RAW DATA START
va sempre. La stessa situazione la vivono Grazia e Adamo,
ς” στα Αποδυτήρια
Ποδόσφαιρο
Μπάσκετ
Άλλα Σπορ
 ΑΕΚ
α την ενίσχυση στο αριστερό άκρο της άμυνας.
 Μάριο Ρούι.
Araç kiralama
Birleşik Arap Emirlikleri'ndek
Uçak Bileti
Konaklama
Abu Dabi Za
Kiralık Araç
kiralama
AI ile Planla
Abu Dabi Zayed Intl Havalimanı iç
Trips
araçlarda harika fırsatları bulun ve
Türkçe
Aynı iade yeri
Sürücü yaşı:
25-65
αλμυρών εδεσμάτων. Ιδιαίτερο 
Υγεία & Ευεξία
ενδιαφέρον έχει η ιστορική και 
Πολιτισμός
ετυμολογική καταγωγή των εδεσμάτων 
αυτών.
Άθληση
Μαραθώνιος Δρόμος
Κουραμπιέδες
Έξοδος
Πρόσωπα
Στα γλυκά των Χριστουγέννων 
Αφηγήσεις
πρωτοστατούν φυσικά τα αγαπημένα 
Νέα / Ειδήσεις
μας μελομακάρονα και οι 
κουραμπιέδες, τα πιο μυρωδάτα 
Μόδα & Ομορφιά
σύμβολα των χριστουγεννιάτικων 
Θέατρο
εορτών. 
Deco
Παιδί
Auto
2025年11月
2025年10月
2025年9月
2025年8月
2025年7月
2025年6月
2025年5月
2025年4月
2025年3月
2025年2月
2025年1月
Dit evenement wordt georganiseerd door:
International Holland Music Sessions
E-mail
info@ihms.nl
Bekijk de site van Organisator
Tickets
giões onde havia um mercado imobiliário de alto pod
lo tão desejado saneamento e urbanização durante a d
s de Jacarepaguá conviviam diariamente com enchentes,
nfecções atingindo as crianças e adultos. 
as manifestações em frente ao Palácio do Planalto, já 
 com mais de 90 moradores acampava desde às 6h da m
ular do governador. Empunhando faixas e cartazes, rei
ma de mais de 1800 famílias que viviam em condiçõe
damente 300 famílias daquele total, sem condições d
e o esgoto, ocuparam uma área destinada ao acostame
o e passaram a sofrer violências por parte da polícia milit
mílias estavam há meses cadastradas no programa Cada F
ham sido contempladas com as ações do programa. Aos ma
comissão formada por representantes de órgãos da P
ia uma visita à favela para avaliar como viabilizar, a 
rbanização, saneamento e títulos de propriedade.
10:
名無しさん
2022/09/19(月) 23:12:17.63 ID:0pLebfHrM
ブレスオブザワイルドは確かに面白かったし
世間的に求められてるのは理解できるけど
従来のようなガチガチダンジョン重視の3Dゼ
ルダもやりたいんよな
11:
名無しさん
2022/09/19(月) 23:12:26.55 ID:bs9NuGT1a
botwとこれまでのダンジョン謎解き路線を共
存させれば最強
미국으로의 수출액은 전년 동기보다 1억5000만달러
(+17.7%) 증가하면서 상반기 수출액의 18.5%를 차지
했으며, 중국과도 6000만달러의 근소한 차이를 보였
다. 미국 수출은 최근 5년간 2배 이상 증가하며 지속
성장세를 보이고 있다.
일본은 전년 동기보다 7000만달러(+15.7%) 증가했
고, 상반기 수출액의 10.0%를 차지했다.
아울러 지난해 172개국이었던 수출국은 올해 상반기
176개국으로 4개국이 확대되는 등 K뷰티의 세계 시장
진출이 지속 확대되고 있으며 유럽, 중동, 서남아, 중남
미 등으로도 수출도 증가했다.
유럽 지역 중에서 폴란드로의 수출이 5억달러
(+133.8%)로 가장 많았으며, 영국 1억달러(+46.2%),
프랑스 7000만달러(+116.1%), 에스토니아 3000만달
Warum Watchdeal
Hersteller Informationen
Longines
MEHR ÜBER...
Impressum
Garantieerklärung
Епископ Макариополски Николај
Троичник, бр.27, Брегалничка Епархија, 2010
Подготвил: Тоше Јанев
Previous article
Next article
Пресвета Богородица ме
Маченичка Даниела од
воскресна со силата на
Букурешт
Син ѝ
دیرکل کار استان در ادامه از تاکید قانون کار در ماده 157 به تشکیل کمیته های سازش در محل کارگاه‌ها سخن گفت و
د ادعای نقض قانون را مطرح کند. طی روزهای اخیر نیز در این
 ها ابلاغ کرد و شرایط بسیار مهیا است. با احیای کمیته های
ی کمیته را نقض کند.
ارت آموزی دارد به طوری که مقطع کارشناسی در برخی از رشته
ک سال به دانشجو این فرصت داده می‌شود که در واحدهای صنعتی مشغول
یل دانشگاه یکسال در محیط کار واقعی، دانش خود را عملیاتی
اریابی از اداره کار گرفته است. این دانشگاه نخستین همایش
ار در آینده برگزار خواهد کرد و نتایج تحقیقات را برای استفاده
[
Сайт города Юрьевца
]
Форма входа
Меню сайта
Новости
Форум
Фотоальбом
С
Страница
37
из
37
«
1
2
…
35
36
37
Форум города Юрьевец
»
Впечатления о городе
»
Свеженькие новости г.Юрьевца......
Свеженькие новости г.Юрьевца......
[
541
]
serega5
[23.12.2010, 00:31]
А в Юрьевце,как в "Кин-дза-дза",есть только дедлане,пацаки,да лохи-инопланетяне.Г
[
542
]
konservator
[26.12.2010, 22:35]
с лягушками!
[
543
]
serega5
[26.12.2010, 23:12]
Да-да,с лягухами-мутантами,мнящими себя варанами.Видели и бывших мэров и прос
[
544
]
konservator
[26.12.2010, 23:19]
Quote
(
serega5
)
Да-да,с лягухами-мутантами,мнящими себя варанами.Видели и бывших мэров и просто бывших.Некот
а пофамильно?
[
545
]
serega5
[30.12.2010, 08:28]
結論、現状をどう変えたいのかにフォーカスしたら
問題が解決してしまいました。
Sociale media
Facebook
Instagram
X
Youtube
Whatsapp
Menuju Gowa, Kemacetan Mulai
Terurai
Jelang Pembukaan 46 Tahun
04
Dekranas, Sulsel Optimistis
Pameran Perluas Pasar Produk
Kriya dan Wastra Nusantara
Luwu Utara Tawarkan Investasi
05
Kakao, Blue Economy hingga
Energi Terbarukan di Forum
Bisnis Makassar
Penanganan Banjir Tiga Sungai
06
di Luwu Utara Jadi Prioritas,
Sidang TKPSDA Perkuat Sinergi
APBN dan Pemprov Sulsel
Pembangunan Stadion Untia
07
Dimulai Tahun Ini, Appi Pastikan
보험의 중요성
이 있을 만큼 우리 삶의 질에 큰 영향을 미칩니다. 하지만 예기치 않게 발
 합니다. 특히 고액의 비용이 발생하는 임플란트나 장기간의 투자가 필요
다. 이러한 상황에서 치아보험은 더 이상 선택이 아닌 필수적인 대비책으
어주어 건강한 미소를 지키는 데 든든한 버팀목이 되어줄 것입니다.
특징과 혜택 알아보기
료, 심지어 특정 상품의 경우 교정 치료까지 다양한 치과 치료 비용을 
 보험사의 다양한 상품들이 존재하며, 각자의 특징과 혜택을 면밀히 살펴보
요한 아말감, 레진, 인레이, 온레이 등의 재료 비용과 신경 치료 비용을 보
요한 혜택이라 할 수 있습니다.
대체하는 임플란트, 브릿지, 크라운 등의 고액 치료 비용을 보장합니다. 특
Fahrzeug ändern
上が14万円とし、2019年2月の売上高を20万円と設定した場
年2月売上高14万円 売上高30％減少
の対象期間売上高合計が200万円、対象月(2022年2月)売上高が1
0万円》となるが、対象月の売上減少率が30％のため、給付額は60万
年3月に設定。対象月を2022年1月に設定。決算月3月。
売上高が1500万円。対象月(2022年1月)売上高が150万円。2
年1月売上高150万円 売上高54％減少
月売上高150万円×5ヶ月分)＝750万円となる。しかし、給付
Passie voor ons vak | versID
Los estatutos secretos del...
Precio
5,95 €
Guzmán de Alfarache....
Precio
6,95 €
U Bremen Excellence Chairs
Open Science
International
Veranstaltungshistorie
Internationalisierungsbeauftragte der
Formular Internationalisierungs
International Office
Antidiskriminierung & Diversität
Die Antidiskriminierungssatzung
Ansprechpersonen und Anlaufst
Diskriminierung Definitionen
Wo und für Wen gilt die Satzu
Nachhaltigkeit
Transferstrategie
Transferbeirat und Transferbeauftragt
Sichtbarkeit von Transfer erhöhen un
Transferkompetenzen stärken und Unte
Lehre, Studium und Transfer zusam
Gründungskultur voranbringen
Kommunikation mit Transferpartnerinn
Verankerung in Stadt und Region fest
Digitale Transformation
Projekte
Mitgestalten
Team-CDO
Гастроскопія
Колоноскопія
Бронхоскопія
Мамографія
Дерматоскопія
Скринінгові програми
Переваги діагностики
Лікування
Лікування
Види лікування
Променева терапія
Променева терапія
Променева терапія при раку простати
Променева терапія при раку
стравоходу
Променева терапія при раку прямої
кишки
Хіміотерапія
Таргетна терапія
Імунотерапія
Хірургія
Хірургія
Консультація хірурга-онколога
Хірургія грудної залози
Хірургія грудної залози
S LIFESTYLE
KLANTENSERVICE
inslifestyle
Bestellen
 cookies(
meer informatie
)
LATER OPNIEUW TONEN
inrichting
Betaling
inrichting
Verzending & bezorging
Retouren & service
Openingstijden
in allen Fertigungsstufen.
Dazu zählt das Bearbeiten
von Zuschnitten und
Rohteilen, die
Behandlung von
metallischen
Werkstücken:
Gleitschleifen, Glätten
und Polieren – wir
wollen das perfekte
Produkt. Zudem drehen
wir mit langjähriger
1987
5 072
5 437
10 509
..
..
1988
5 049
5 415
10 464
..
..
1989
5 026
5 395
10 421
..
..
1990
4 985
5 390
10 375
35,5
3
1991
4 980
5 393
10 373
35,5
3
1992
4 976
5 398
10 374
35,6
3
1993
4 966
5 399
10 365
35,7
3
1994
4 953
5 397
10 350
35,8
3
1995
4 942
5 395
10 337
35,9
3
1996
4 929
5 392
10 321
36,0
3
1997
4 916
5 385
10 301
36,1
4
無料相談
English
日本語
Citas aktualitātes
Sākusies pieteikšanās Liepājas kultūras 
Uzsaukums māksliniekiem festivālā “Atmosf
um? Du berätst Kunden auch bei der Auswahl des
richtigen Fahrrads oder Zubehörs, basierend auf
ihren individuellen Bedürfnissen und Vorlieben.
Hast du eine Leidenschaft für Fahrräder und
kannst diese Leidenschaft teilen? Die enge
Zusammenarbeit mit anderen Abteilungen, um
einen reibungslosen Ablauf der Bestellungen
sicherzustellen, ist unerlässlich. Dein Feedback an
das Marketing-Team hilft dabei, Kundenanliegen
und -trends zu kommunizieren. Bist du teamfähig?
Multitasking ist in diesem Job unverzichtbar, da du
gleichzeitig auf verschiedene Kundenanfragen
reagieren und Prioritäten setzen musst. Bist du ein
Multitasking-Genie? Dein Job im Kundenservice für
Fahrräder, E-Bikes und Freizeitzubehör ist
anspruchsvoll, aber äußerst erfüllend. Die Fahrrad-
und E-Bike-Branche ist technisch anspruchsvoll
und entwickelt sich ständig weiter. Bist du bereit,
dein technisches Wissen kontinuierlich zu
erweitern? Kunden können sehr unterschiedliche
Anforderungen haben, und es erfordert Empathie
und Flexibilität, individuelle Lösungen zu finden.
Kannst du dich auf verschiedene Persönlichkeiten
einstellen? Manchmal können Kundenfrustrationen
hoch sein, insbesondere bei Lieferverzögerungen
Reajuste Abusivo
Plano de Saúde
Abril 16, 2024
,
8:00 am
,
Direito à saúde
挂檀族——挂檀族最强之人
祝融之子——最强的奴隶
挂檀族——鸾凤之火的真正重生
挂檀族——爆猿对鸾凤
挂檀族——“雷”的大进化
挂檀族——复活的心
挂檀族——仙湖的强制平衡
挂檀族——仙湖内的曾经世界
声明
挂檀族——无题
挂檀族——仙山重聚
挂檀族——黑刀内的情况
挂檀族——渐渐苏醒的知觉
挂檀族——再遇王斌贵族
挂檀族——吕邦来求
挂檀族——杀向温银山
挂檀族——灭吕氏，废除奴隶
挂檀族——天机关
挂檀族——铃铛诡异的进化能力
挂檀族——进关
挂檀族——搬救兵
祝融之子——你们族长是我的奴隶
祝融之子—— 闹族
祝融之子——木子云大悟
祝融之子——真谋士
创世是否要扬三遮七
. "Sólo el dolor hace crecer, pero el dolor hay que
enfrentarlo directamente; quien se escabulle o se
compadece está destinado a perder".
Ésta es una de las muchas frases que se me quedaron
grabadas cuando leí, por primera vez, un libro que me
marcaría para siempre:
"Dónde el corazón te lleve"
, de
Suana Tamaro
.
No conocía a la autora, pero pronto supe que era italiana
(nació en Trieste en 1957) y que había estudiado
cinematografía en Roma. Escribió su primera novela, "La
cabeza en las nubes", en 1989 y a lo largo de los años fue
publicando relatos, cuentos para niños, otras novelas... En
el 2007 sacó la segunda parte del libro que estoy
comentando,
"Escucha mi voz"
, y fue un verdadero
RAW DATA END
* [GOAL OF THE EXERCISE]
Within the material above, the line with "Kriya dan Wastra Nusantara" opens the range and the line with "の対象期間売上高合計が200万円、対象月(2022年2月)売上高が1" closes it; reproduce that range word for word.

* [EXPECTED OUTPUT]
Kriya dan Wastra Nusantara
Luwu Utara Tawarkan Investasi
05
Kakao, Blue Economy hingga
Energi Terbarukan di Forum
Bisnis Makassar
Penanganan Banjir Tiga Sungai
06
di Luwu Utara Jadi Prioritas,
Sidang TKPSDA Perkuat Sinergi
APBN dan Pemprov Sulsel
Pembangunan Stadion Untia
07
Dimulai Tahun Ini, Appi Pastikan
보험의 중요성
이 있을 만큼 우리 삶의 질에 큰 영향을 미칩니다. 하지만 예기치 않게 발
 합니다. 특히 고액의 비용이 발생하는 임플란트나 장기간의 투자가 필요
다. 이러한 상황에서 치아보험은 더 이상 선택이 아닌 필수적인 대비책으
어주어 건강한 미소를 지키는 데 든든한 버팀목이 되어줄 것입니다.
특징과 혜택 알아보기
료, 심지어 특정 상품의 경우 교정 치료까지 다양한 치과 치료 비용을 
 보험사의 다양한 상품들이 존재하며, 각자의 특징과 혜택을 면밀히 살펴보
요한 아말감, 레진, 인레이, 온레이 등의 재료 비용과 신경 치료 비용을 보
요한 혜택이라 할 수 있습니다.
대체하는 임플란트, 브릿지, 크라운 등의 고액 치료 비용을 보장합니다. 특
Fahrzeug ändern
上が14万円とし、2019年2月の売上高を20万円と設定した場
年2月売上高14万円 売上高30％減少
の対象期間売上高合計が200万円、対象月(2022年2月)売上高が1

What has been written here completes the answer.